Only the text belongs in the copy. Transcribe the data exactly and drop any pictures.

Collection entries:
----

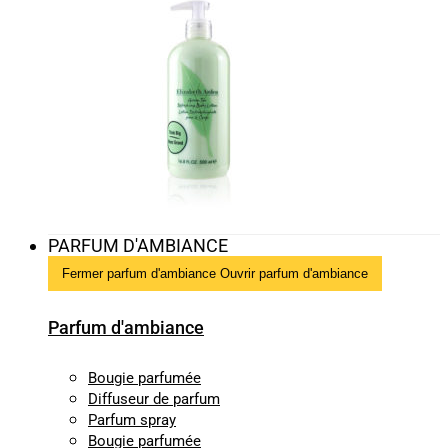
PARFUM D'AMBIANCE
Fermer parfum d'ambiance
Ouvrir parfum d'ambiance
Parfum d'ambiance
Bougie parfumée
Diffuseur de parfum
Parfum spray
Bougie parfumée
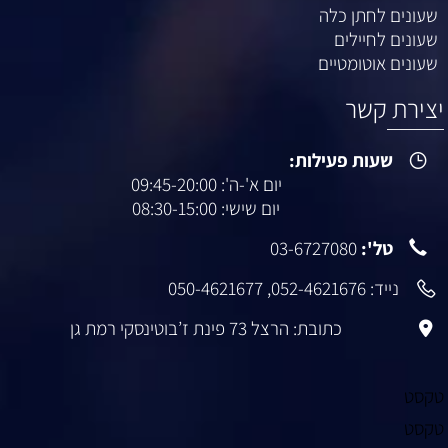
שעונים לחתן כלה
שעונים לחיילים
שעונים אוטומטיים
יצירת קשר
שעות פעילות:
יום א'-ה': 09:45-20:00
יום שישי: 08:30-15:00
טל':
03-6727080
נייד:
052-4621676
,
050-4621677
כתובת: הרצל 73 פינת ז’בוטינסקי רמת גן
טקסט
טקסט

----

Exercise response:
PARFUM D'AMBIANCE
Fermer parfum d'ambiance
Ouvrir parfum d'ambiance
Parfum d'ambiance
Bougie parfumée
Diffuseur de parfum
Parfum spray
Bougie parfumée
שעונים לחתן כלה
שעונים לחיילים
שעונים אוטומטיים
יצירת קשר
שעות פעילות:
יום א'-ה': 09:45-20:00
יום שישי: 08:30-15:00
טל':
03-6727080
נייד:
052-4621676
,
050-4621677
כתובת: הרצל 73 פינת ז’בוטינסקי רמת גן
טקסט
טקסט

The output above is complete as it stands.